The southern terminus of US 1A is located at an at-grade intersection with US 1 and Falls of Neuse Road south of Wake Forest. From its southern terminus, the highway runs northeast along South Main Street. After intersecting Ligon Mill Road, US 1A adjusts slightly to the north, giving the highway a more northerly orientation. At Rogers Road, the highway narrows to a three-lane road with two through lanes and a turning lane. Traveling north, US 1A passes through more of Wake Forest and the community of Forestville. At Forestville, the highway approaches CSX Transportation's S-Line from the southwest and parallels it for much of its remaining route. US 1A meets NC 98 at an at-grade intersection with the Dr. Calvin Jones Highway, named after the physician. From the intersection, US 1A travels north along South Main Street, west of the downtown district of Wake Forest. US 1A meets NC 98 Bus. at a roundabout south of the Southeastern Baptist Theological Seminary campus.
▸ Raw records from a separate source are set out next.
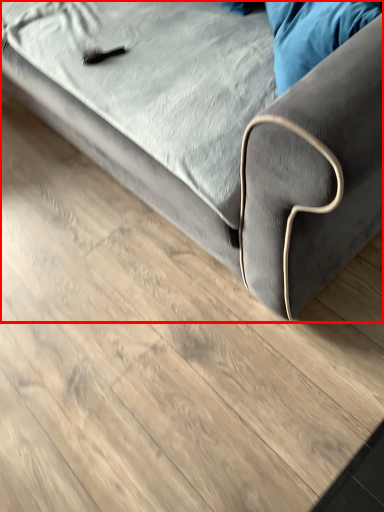 Question: From the image's perspective, what is the correct spatial relationship of studio couch (annotated by the red box) in relation to pillow?

Choices:
 (A) above
 (B) below

Answer: (A) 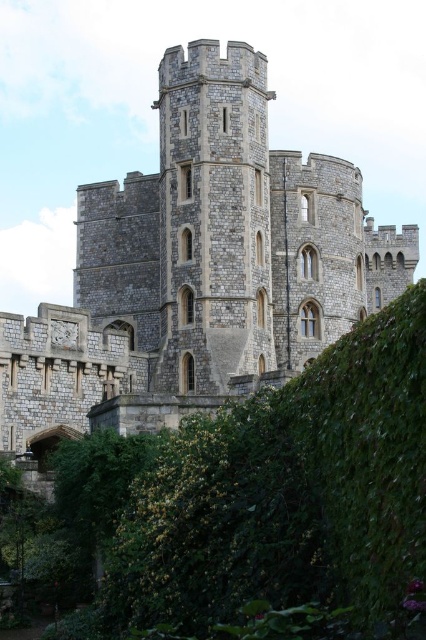 Question: Which point is farther to the camera?

Choices:
 (A) stone medieval tower at center
 (B) stone tower at center
 (C) green leafy hedge at lower left

Answer: (A)

Question: Which of the following is the farthest from the observer?

Choices:
 (A) stone tower at center
 (B) green leafy hedge at lower left
 (C) stone medieval tower at center

Answer: (C)

Question: Among these points, which one is farthest from the camera?

Choices:
 (A) (256, 358)
 (B) (91, 561)
 (C) (207, 272)

Answer: (C)

Question: Is stone tower at center smaller than stone medieval tower at center?

Choices:
 (A) no
 (B) yes

Answer: (A)

Question: Does green leafy hedge at lower left have a greater width compared to stone medieval tower at center?

Choices:
 (A) no
 (B) yes

Answer: (B)

Question: Does stone tower at center come behind green leafy hedge at lower left?

Choices:
 (A) no
 (B) yes

Answer: (B) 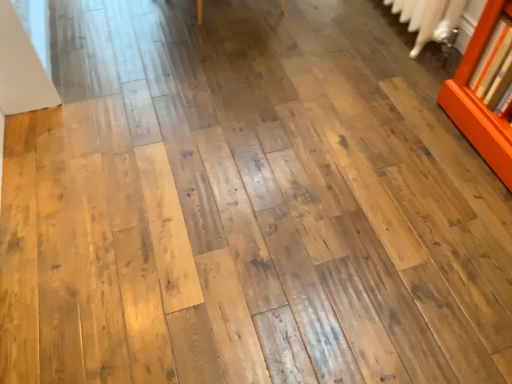 What is the approximate width of orange wood bookshelf at right?

orange wood bookshelf at right is 12.99 inches in width.

Describe the element at coordinates (478, 102) in the screenshot. I see `orange wood bookshelf at right` at that location.

Locate an element on the screen. orange wood bookshelf at right is located at coordinates (478, 102).

Measure the distance between orange wood bookshelf at right and camera.

orange wood bookshelf at right is 4.58 feet from camera.

The width and height of the screenshot is (512, 384). In order to click on orange wood bookshelf at right in this screenshot , I will do `click(478, 102)`. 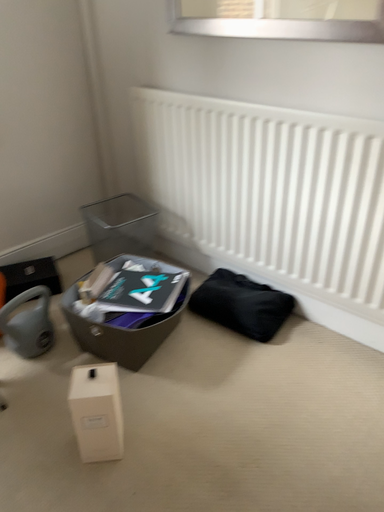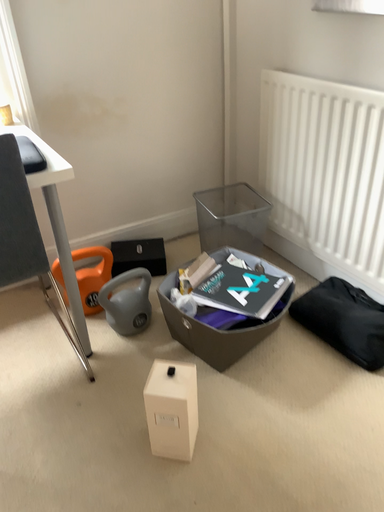 Question: How did the camera likely rotate when shooting the video?

Choices:
 (A) rotated right
 (B) rotated left

Answer: (B) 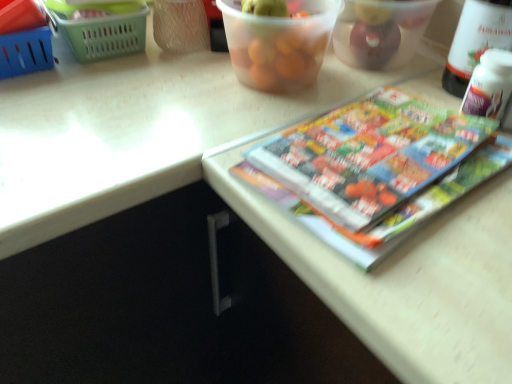 Where is `empty space that is ontop of multicolored glossy book at upper right (from a real-world perspective)`? Image resolution: width=512 pixels, height=384 pixels. empty space that is ontop of multicolored glossy book at upper right (from a real-world perspective) is located at coordinates (388, 149). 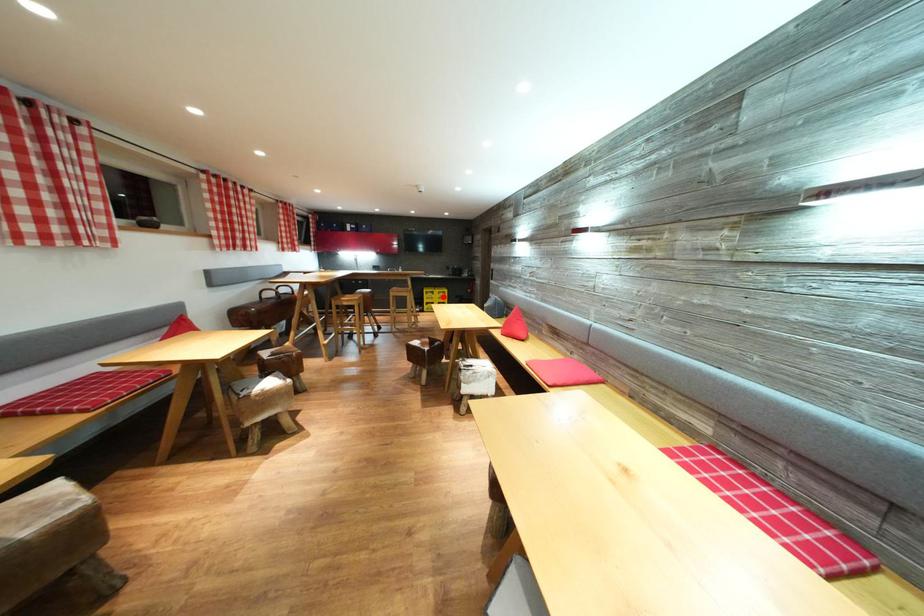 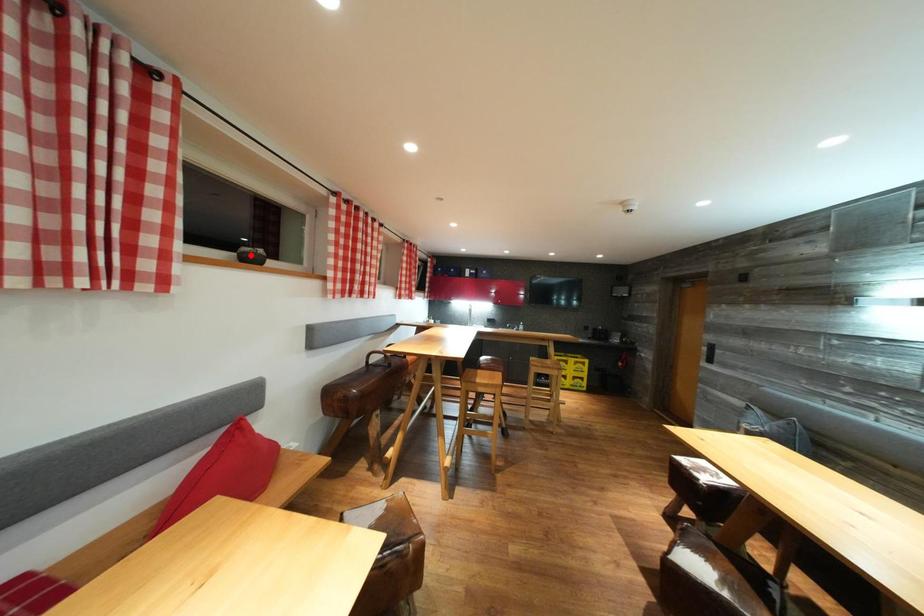 I am providing you with two images of the same scene from different viewpoints. A red point is marked on the first image and another point is marked on the second image. Do the highlighted points in image1 and image2 indicate the same real-world spot?

No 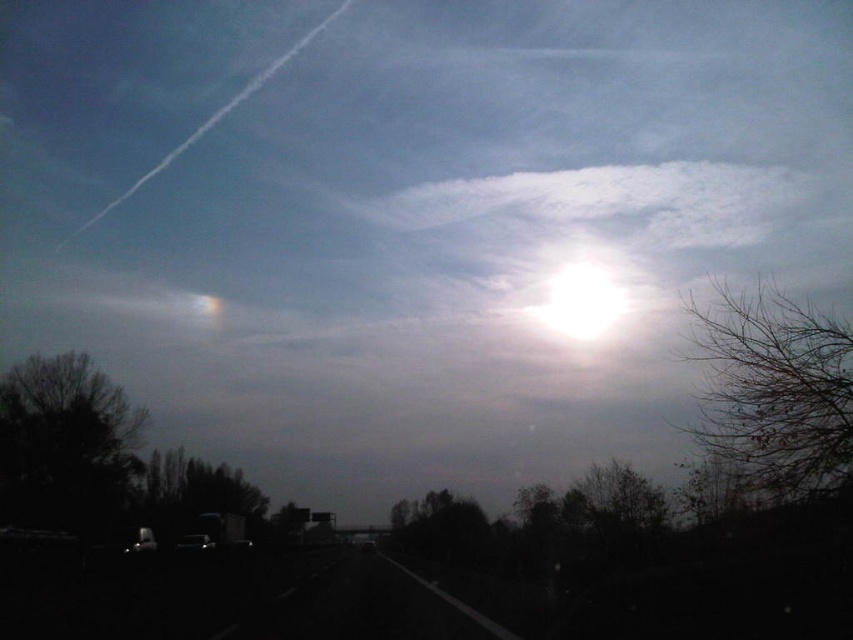 Question: Which of the following is the farthest from the observer?

Choices:
 (A) (646, 168)
 (B) (93, 509)
 (C) (556, 273)
 (D) (827, 378)

Answer: (A)

Question: Which object is farther from the camera taking this photo?

Choices:
 (A) bright white cloud at upper center
 (B) bare branches at right

Answer: (A)

Question: In this image, where is bare branches at right located relative to white fluffy cloud at upper center?

Choices:
 (A) below
 (B) above

Answer: (A)

Question: Does dark green leafy tree at left appear on the right side of bright white cloud at upper center?

Choices:
 (A) yes
 (B) no

Answer: (B)

Question: Can you confirm if bare branches at right is positioned above dark green leafy tree at left?

Choices:
 (A) yes
 (B) no

Answer: (A)

Question: Among these points, which one is farthest from the camera?

Choices:
 (A) (430, 220)
 (B) (848, 353)
 (C) (74, 460)

Answer: (A) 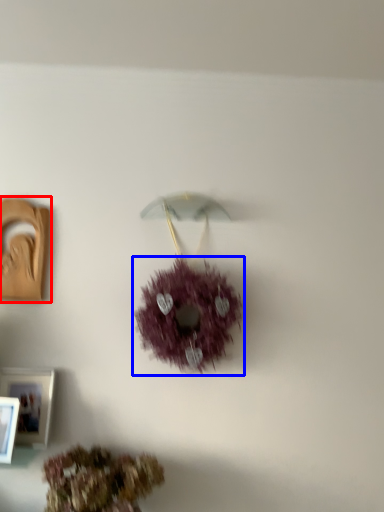 Question: Which of the following is the closest to the observer, picture frame (highlighted by a red box) or flower (highlighted by a blue box)?

Choices:
 (A) picture frame
 (B) flower

Answer: (B)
The highways run concurrently along South Avenue and Front Street until reaching Roosevelt Avenue. NC 98 Bus. turns to follow Roosevelt Avenue to the east, while US 1A continues north along Front Street. On the north side of the seminary campus, US 1A intersects and turns to follow North Main Street, a divided highway. The highway passes to the west of Glen Royall Mill Village Historic District before exiting Wake Forest to the north.
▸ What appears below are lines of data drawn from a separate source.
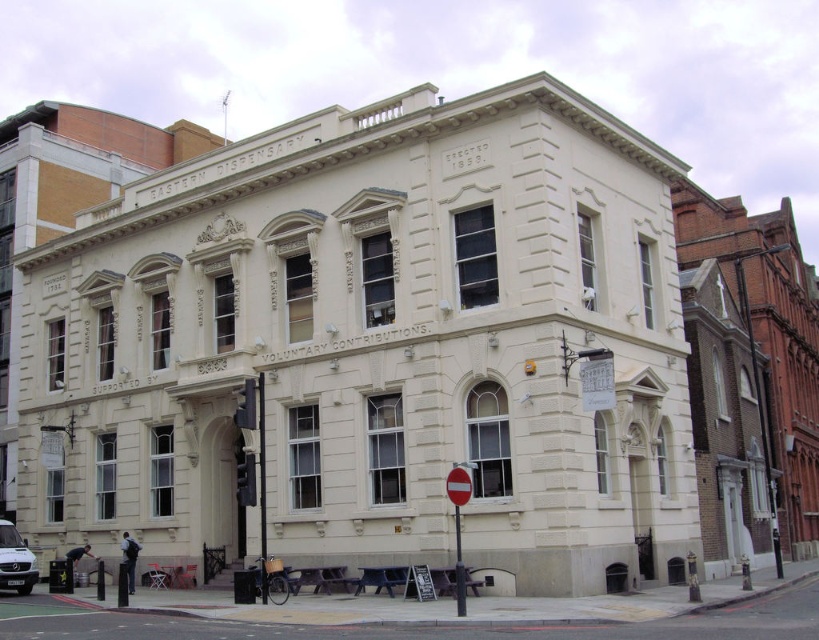 You are standing in front of the two story building and want to take a photo. You notice two points marked on the building facade at coordinates point (7,557) and point (465,593). Which point is closer to your camera?

Point (7,557) is closer to the camera than point (465,593) because it is further to the camera according to the description.

You are a delivery driver approaching the building and need to park your silver metallic van at lower left. The parking space is directly in front of the red plastic sign at center. Will the van fit under the sign without hitting it?

The silver metallic van at lower left has a lesser height compared to the red plastic sign at center, so the van will fit under the sign without any issues. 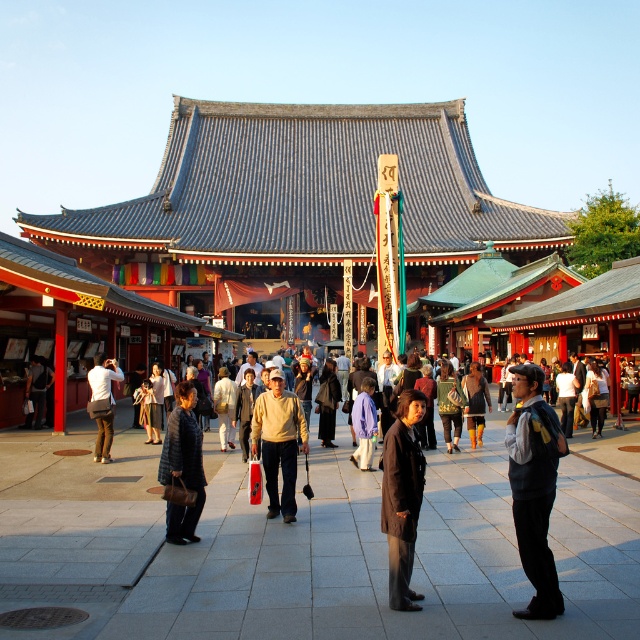 Is dark gray fabric coat at center to the right of brown leather jacket at center from the viewer's perspective?

In fact, dark gray fabric coat at center is to the left of brown leather jacket at center.

Is point (420, 460) closer to camera compared to point (480, 429)?

Yes, it is.

Locate an element on the screen. The image size is (640, 640). dark gray fabric coat at center is located at coordinates (403, 497).

Looking at this image, which of these two, dark gray fabric coat at center or matte black jacket at center, stands taller?

dark gray fabric coat at center

Where is `dark gray fabric coat at center`? The image size is (640, 640). dark gray fabric coat at center is located at coordinates (403, 497).

Can you confirm if dark gray fabric coat at center is taller than light brown sweater at center?

Yes, dark gray fabric coat at center is taller than light brown sweater at center.

Does point (401, 461) come in front of point (294, 506)?

Yes, it is in front of point (294, 506).

Where is `dark gray fabric coat at center`? The width and height of the screenshot is (640, 640). dark gray fabric coat at center is located at coordinates (403, 497). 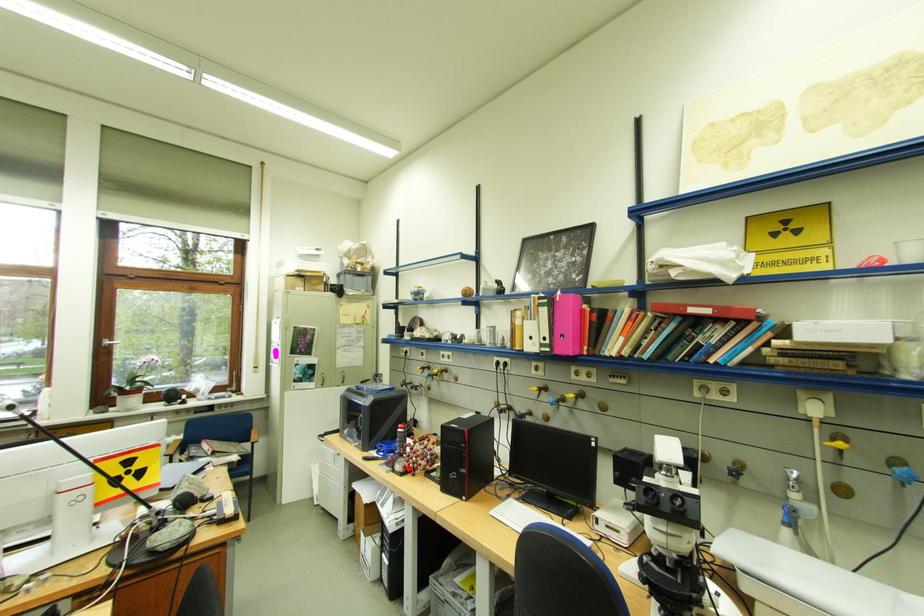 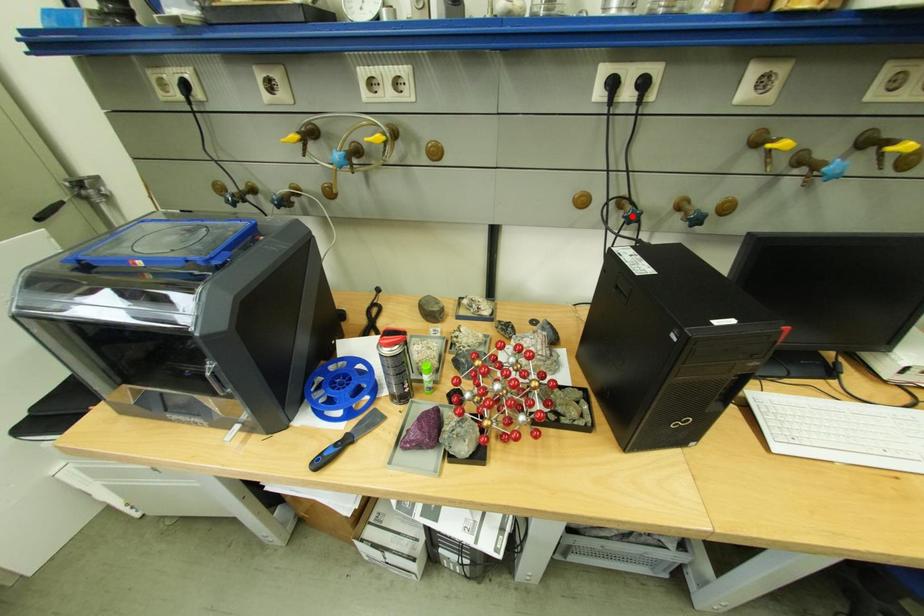 I am providing you with two images of the same scene from different viewpoints. A red point is marked on the first image and another point is marked on the second image. Is the red point in image1 aligned with the point shown in image2?

No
At the Wake County–Franklin county line, the road name changes from North Main Street to Youngsville Boulevard. The highway makes a turn to the north before turning once again to the northeast. US 1A enters into the town of Youngsville from the southwest, intersecting NC 96 (Main Street) west of downtown. NC 96 and US 1A run concurrently along College Street to the north. At Park Avenue, US 1A and NC 96 diverge to the northwest running along the town limits of Youngsville. The 0.6 mi concurrency ends northwest of Youngsville as US 1A and NC 96 split. US 1A runs in a northern orientation until reaching its northern terminus at US 1.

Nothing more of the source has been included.